Start of Block

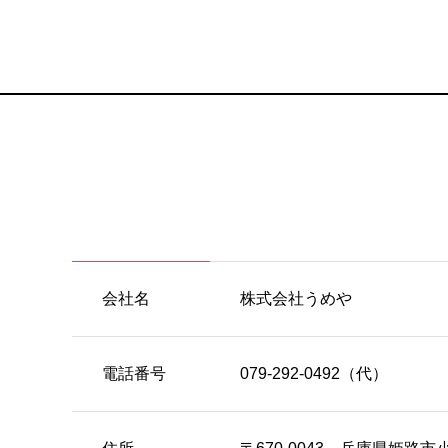
会社名
株式会社うめや
電話番号
079-292-0492（代）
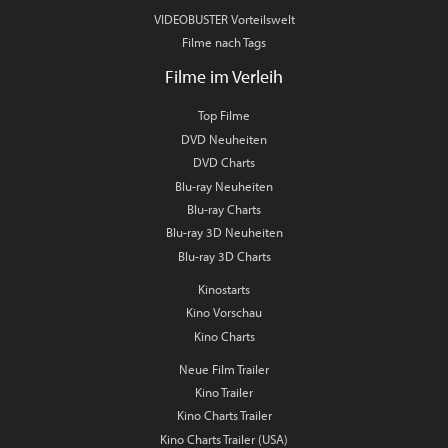
VIDEOBUSTER Vorteilswelt
Filme nach Tags
Filme im Verleih
Top Filme
DVD Neuheiten
DVD Charts
Blu-ray Neuheiten
Blu-ray Charts
Blu-ray 3D Neuheiten
Blu-ray 3D Charts
Kinostarts
Kino Vorschau
Kino Charts
Neue Film Trailer
Kino Trailer
Kino Charts Trailer
Kino Charts Trailer (USA)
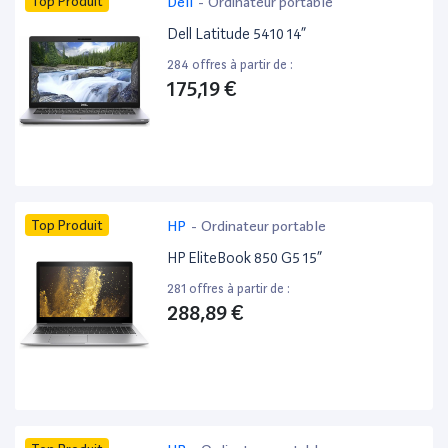
Top Produit
Dell
-
Ordinateur portable
Dell Latitude 5410 14”
284 offres à partir de :
175,19 €
Top Produit
HP
-
Ordinateur portable
HP EliteBook 850 G5 15”
281 offres à partir de :
288,89 €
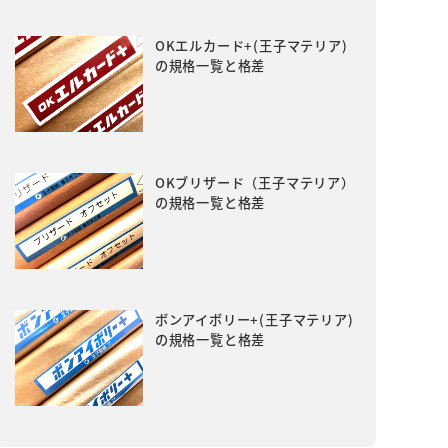
OKエルカード+(王子マテリア)
の規格一覧と格差
OKブリザード（王子マテリア）
の規格一覧と格差
ボンアイボリー+(王子マテリア)
の規格一覧と格差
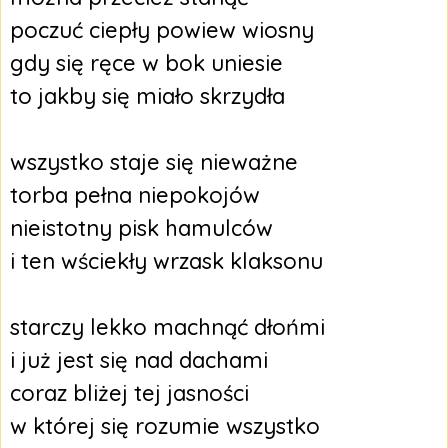
poczuć ciepły powiew wiosny
gdy się ręce w bok uniesie
to jakby się miało skrzydła
wszystko staje się nieważne
torba pełna niepokojów
nieistotny pisk hamulców
i ten wściekły wrzask klaksonu
starczy lekko machnąć dłońmi
i już jest się nad dachami
coraz bliżej tej jasności
w której się rozumie wszystko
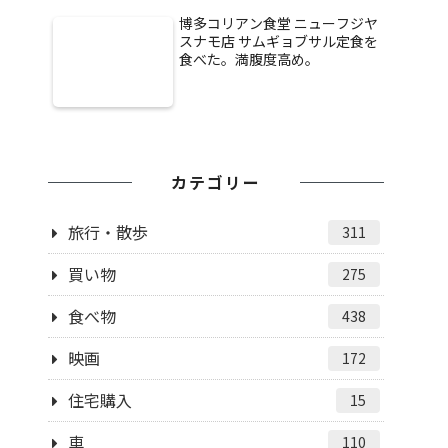
博多コリアン食堂 ニューフジヤ
スナモ店 サムギョブサル定食を
食べた。満腹度高め。
カテゴリー
旅行・散歩
311
買い物
275
食べ物
438
映画
172
住宅購入
15
車
110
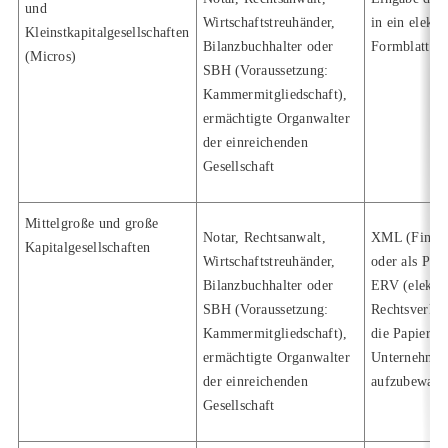
und
Wirtschaftstreuhänder,
in ein elektr
Kleinstkapitalgesellschaften
Bilanzbuchhalter oder
Formblatt
(Micros)
SBH (Voraussetzung:
Kammermitgliedschaft),
ermächtigte Organwalter
der einreichenden
Gesellschaft
Mittelgroße und große
Notar, Rechtsanwalt,
XML (Finanz
Kapitalgesellschaften
Wirtschaftstreuhänder,
oder als PDF
Bilanzbuchhalter oder
ERV (elektro
SBH (Voraussetzung:
Rechtsverkeh
Kammermitgliedschaft),
die Papierfo
ermächtigte Organwalter
Unternehme
der einreichenden
aufzubewahr
Gesellschaft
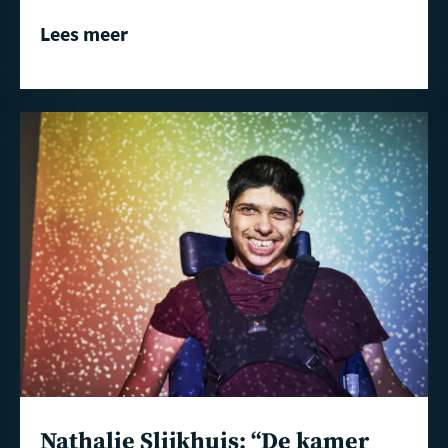
Lees meer
Lees
meer
Nathalie Slijkhuis: “De kamer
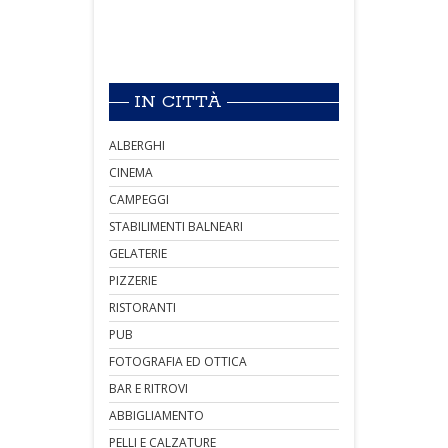
IN CITTÀ
ALBERGHI
CINEMA
CAMPEGGI
STABILIMENTI BALNEARI
GELATERIE
PIZZERIE
RISTORANTI
PUB
FOTOGRAFIA ED OTTICA
BAR E RITROVI
ABBIGLIAMENTO
PELLI E CALZATURE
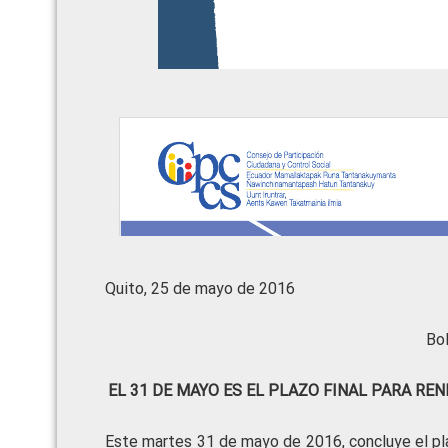
Quito, 25 de mayo de 2016
Bo
EL 31 DE MAYO ES EL PLAZO FINAL PARA R
Este martes 31 de mayo de 2016, concluye el pl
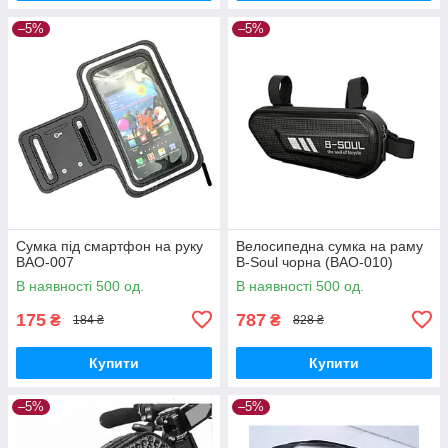
–5%
–5%
Сумка під смартфон на руку
Велосипедна сумка на раму
BAO-007
B-Soul чорна (BAO-010)
В наявності 500 од.
В наявності 500 од.
175
787
₴
₴
184 ₴
828 ₴
Купити
Купити
–5%
–5%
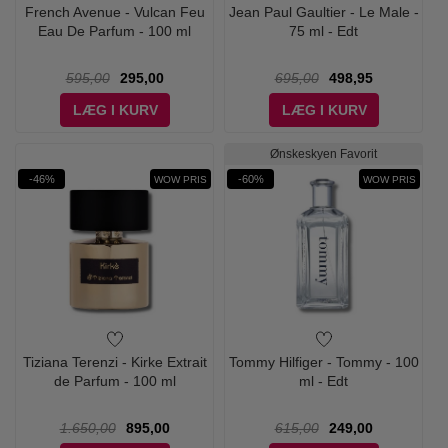
French Avenue - Vulcan Feu
Jean Paul Gaultier - Le Male -
Eau De Parfum - 100 ml
75 ml - Edt
595,00
295,00
695,00
498,95
LÆG I KURV
LÆG I KURV
Ønskeskyen Favorit
-46%
-60%
WOW PRIS
WOW PRIS
Tiziana Terenzi - Kirke Extrait
Tommy Hilfiger - Tommy - 100
de Parfum - 100 ml
ml - Edt
1.650,00
895,00
615,00
249,00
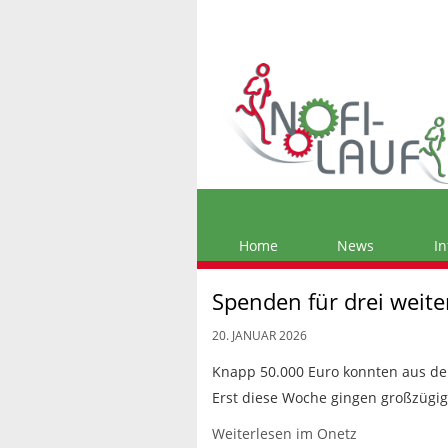
Home
News
In
Spenden für drei weite
20. JANUAR 2026
Knapp 50.000 Euro konnten aus de
Erst diese Woche gingen großzügige
Weiterlesen im Onetz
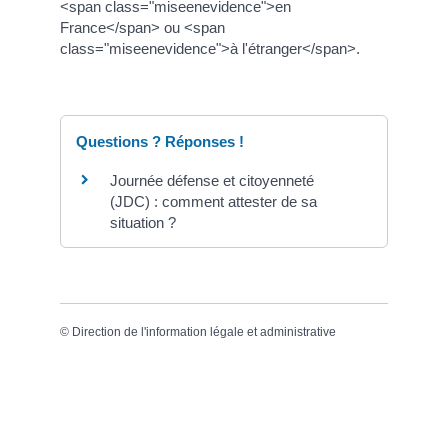
<span class="miseenevidence">en
France</span> ou <span
class="miseenevidence">à l'étranger</span>.
Questions ? Réponses !
Journée défense et citoyenneté
(JDC) : comment attester de sa
situation ?
©
Direction de l'information légale et administrative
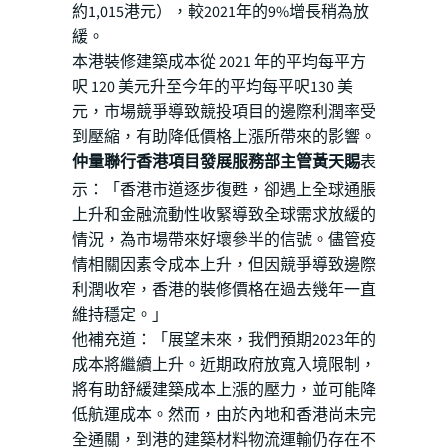
約1,015港元），較2021年的9%增長稍為放
緩。
本港裝修建築成本從 2021 年的平均每平方
呎 120 美元升至今年的平均每平呎130 美
元，市場競爭導致競投項目的邊際利潤率受
到壓縮，有助降低價格上漲所帶來的影響。
仲量聯行香港項目發展服務部主管黃天賜
表
示：「香港市道逐步復甦，卻遇上全球通脹
上升和金融流動性收緊導致全球需求放緩的
情況，為市場帶來好壞參半的信號。儘管疫
情相關因素令成本上升，但因競爭導致邊際
利潤收窄，香港的裝修價格在過去幾年一直
維持穩定。」
他補充道：「展望未來，我們預期2023年的
成本將繼續上升。近期政府放寬入境限制，
將有助舒緩建築成本上漲的壓力，並可能降
低航運成本。然而，由於內地和香港尚未完
全通關，到港的建築材料物流運輸仍存在不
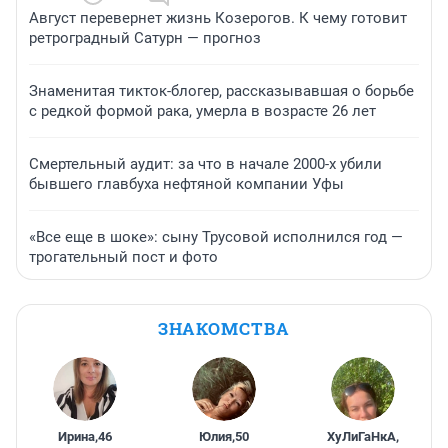
Август перевернет жизнь Козерогов. К чему готовит
ретроградный Сатурн — прогноз
Знаменитая тикток-блогер, рассказывавшая о борьбе
с редкой формой рака, умерла в возрасте 26 лет
Смертельный аудит: за что в начале 2000-х убили
бывшего главбуха нефтяной компании Уфы
«Все еще в шоке»: сыну Трусовой исполнился год —
трогательный пост и фото
ЗНАКОМСТВА
Ирина
,
46
Юлия
,
50
ХуЛиГаНкА
,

End of Block

### What the task asks
Lines from the records above that hold "wszystko" are the ones to list.

### Final answer
wszystko staje się nieważne
w której się rozumie wszystko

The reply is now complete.